When my tank was last up I had red lava rock, some boulders, some slate, some clay pots (hidden in the rocks). The other day at the LFS I saw a box of lace rock. I got to looking thru it and noted that it had great shape, nice natural caves and some really nice coloring on some of the rocks. All in all I thought it to be ideal... I was slightly worried about how rough some of the edges were but the local Cichlid expert said it will not be a problem. I am having second thoughts and and worried about my new babies scratching themselves on the rough edges... Should I be worried? Should I try to file down the rough edges with a coarse file? Looking for advice. Anxious to get started in earnest, but I have to travel for business in a couple of weeks so can't start the fish less cycle until I am able to be here to test the water etc...
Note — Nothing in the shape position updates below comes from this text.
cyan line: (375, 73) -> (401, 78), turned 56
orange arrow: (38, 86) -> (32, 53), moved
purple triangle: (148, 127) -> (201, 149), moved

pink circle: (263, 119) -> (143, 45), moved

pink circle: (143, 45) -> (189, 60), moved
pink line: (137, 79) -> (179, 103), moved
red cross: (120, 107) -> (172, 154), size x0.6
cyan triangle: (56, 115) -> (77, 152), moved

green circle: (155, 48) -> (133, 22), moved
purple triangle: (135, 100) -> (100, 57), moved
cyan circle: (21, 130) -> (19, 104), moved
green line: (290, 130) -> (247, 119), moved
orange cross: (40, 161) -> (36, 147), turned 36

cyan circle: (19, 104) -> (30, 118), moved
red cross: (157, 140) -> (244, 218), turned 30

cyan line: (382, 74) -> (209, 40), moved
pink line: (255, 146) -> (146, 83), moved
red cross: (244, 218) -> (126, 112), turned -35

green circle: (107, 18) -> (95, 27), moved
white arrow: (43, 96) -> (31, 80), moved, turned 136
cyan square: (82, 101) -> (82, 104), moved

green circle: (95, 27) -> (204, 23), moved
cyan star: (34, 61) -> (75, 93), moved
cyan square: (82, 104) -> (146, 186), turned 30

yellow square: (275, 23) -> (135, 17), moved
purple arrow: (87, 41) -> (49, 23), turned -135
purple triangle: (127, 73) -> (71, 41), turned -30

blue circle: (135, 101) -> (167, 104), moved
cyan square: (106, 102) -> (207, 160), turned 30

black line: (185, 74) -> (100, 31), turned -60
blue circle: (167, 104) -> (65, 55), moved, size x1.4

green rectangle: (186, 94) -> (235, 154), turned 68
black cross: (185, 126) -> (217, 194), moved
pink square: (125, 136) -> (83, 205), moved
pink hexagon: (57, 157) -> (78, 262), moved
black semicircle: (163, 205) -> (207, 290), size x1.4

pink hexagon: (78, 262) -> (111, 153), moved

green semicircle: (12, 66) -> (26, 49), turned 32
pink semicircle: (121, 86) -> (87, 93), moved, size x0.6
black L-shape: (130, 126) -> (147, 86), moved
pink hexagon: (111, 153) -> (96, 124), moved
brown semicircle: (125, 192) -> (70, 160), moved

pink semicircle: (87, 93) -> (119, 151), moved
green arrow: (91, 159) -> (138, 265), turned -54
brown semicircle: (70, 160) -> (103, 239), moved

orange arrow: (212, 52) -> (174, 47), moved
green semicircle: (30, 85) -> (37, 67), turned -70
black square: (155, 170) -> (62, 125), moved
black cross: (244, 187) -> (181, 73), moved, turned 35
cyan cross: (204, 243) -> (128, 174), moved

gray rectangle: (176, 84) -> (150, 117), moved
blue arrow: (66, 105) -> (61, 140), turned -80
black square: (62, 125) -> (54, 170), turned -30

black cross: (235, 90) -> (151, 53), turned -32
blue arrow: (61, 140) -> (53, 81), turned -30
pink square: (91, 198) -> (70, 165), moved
Thanks for any input. THIS IS A GREAT FORUM!!!


----------



## DJRansome (Oct 29, 2005)

I like a smoother rock, but many use lace rock without horrendous problems. Maybe stock a more peaceful group so they are not darting about without regard to the rocks. :thumb:


----------



## Cajen (Mar 16, 2012)

What I am leaning towards are definitely Mbuna so I am basically out of the timid / peaceful range... I will do another post later about stocking but so far I am leaning towards

Pseudotropheus sp. Elongates jewel spot, metriaclima sp Msobo, red zebra (or maybe OB zebra), some marmalade cats and I do not know if I can add a williamsi north since it is also a pseudotropheus. Maybe some rustys maybe some yellow labs.
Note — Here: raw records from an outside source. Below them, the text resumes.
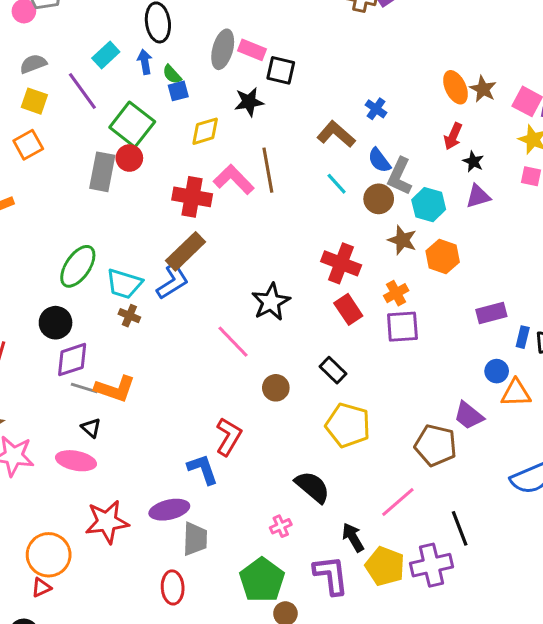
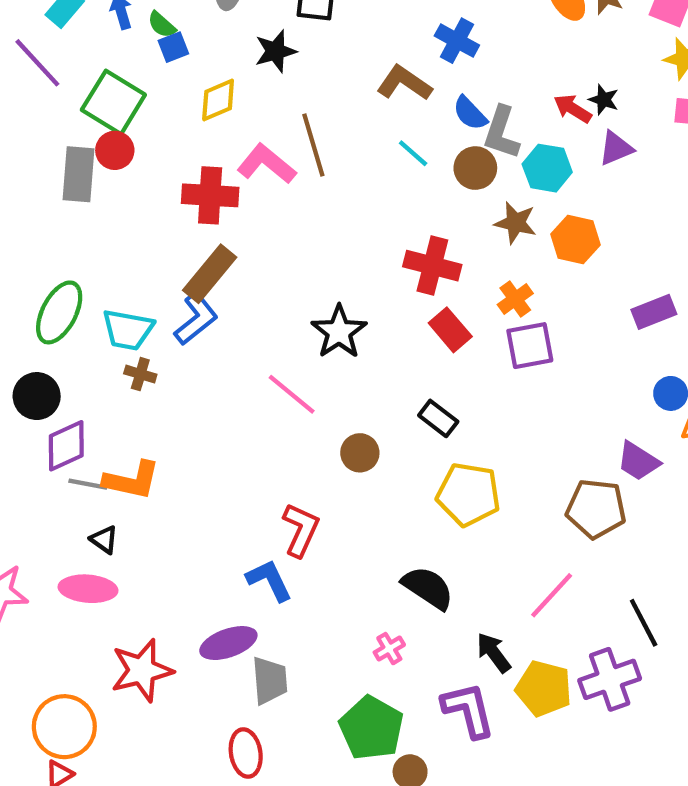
blue cross: (376, 109) -> (457, 41), size x1.4
red arrow: (453, 136) -> (573, 109), moved, turned 104

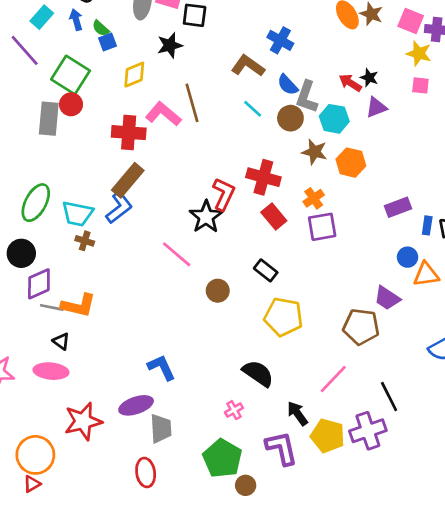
red L-shape: (301, 530) -> (224, 194), moved

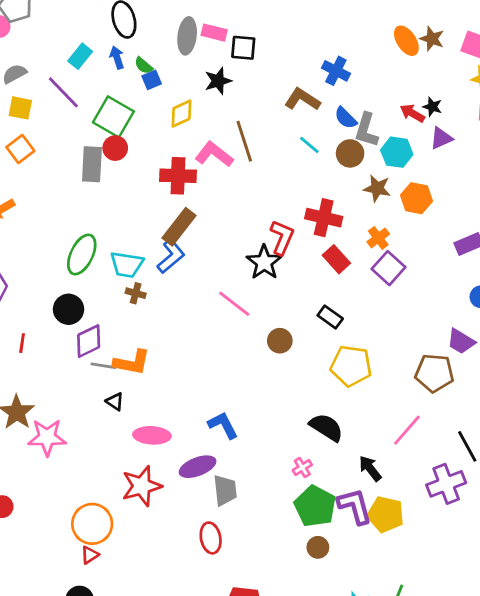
purple square: (322, 227) -> (389, 268), turned -36
pink ellipse: (51, 371) -> (152, 435), moved
yellow pentagon: (328, 436) -> (386, 514), moved
green pentagon: (222, 458) -> (315, 506), moved

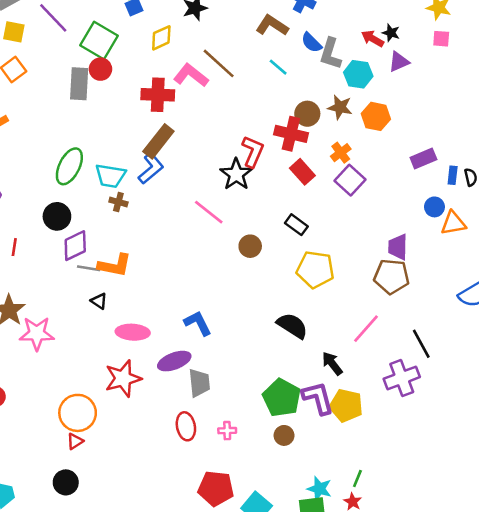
brown line: (244, 141) -> (219, 63), turned -30
brown circle: (350, 153) -> (307, 114), moved
purple trapezoid: (461, 341) -> (398, 247), moved, turned 60
pink cross: (302, 468) -> (227, 431), moved, turned 30

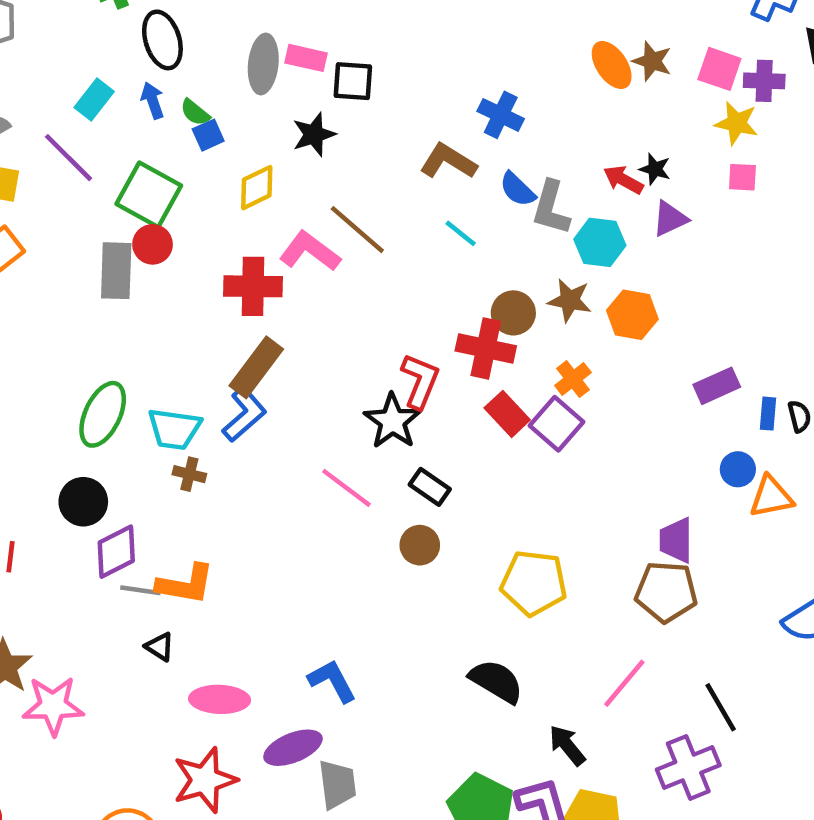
purple square: (350, 180) -> (557, 424), moved
black rectangle: (296, 225) -> (430, 487), moved

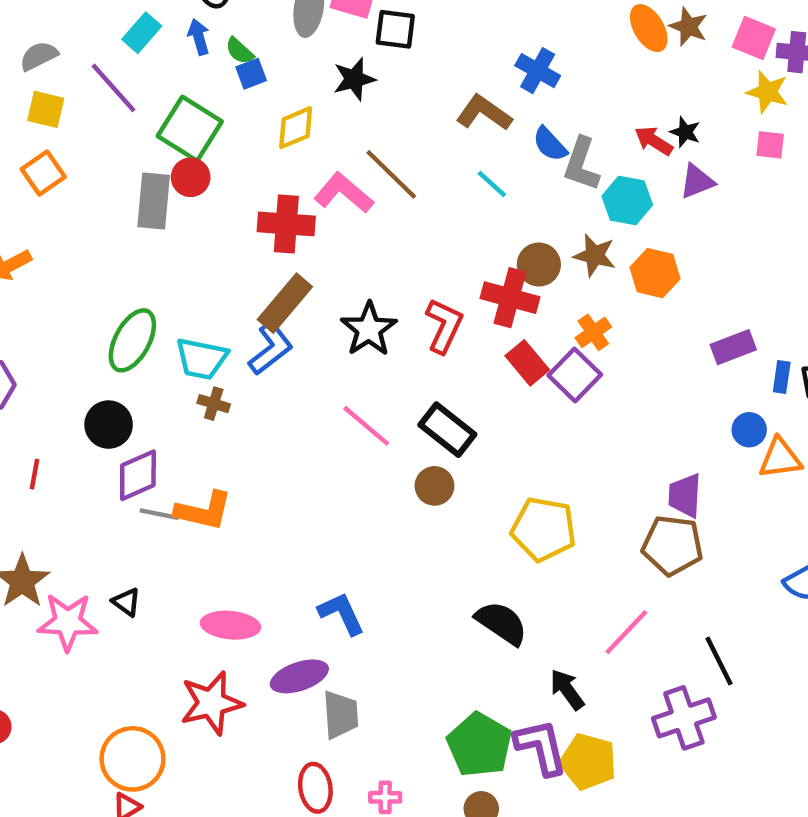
black star: (392, 421) -> (369, 329), moved
black rectangle: (430, 487) -> (447, 430), size x1.4
black triangle: (160, 647) -> (126, 602), moved

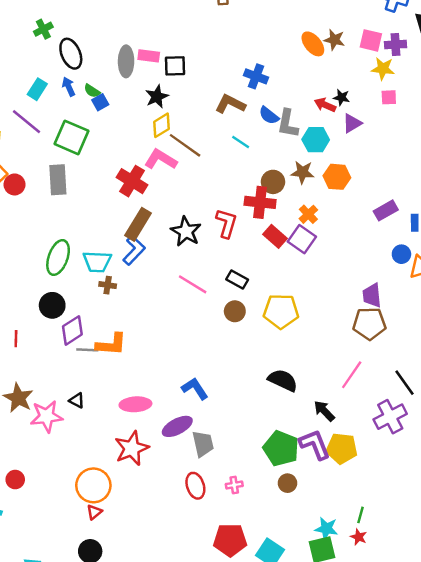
yellow diamond: (296, 128) -> (162, 125), moved
red circle: (191, 177) -> (15, 184), moved
red cross: (286, 224) -> (132, 181), turned 36
black rectangle: (447, 430) -> (237, 280), size x0.7
yellow pentagon: (544, 529) -> (281, 311), moved

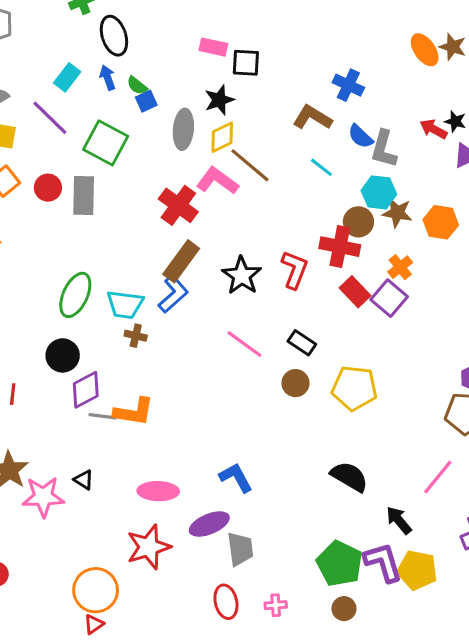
gray ellipse: (126, 61) -> (183, 129), moved
cyan hexagon: (316, 140) -> (379, 192), moved
red circle: (15, 184) -> (48, 188), moved

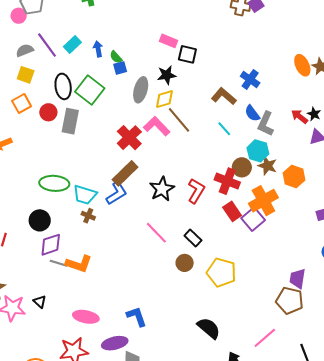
black ellipse: (114, 36) -> (63, 86), moved
purple line: (50, 118) -> (47, 45), moved
orange cross: (400, 267) -> (263, 201), size x1.8
green ellipse: (75, 295) -> (54, 183), turned 60

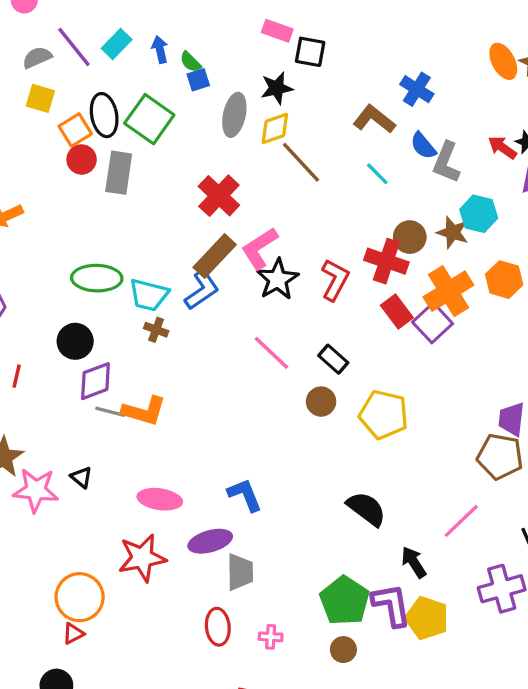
orange square: (22, 104) -> (75, 130), moved
pink L-shape: (157, 126) -> (260, 248), moved, turned -76
cyan hexagon: (258, 151) -> (479, 214), moved
orange hexagon: (294, 176) -> (504, 280), moved

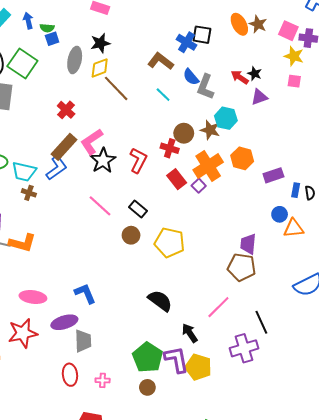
black square: (310, 52) -> (202, 35), moved
green semicircle: (190, 62) -> (47, 28), turned -40
red cross: (219, 196) -> (66, 110), size x0.7
red cross: (386, 261) -> (170, 148), size x0.7
purple square: (433, 323) -> (199, 186), size x0.6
Nothing on the high aggression scale but several mildly aggressive... Plan to go with 1m/4f. I realize that I can not have all of the above but this is basically what I have come up with this far as a starting point

Thanks on the thought for the lace rock, may try to do something to soften the sharp edges... Not sure what other than chip away/file some of the more jagged corners.


----------



## Cajen (Mar 16, 2012)

Oh I left out ps soulosi ... Still looking for a ink black species - I saw a pic of a male I n breeding dress that was jet black and darned if I did not write it down and I have looked and looked and looked to no avail :-?


----------



## DJRansome (Oct 29, 2005)

Skip the marmalade cats...too big and aggressive for a 55G. You want a 75G for them.

Stock 1m:7f elongatus due to aggression.


----------



## Cajen (Mar 16, 2012)

What about the Soulosi? Oh, the choices... The male jewel spot is beautiful, but if I need to go 1m/7f maybe I need to rethink that as the Fems are drab

Thx


----------



## DJRansome (Oct 29, 2005)

Saulosi are good in a 55G with 1m:4f.


----------



## Cajen (Mar 16, 2012)

As always thanks!


----------



## Hammerstix (Feb 23, 2012)

I saw some lace rock @Stone Store & it looked rather roughened & sharp. Very similar to coral rock.


----------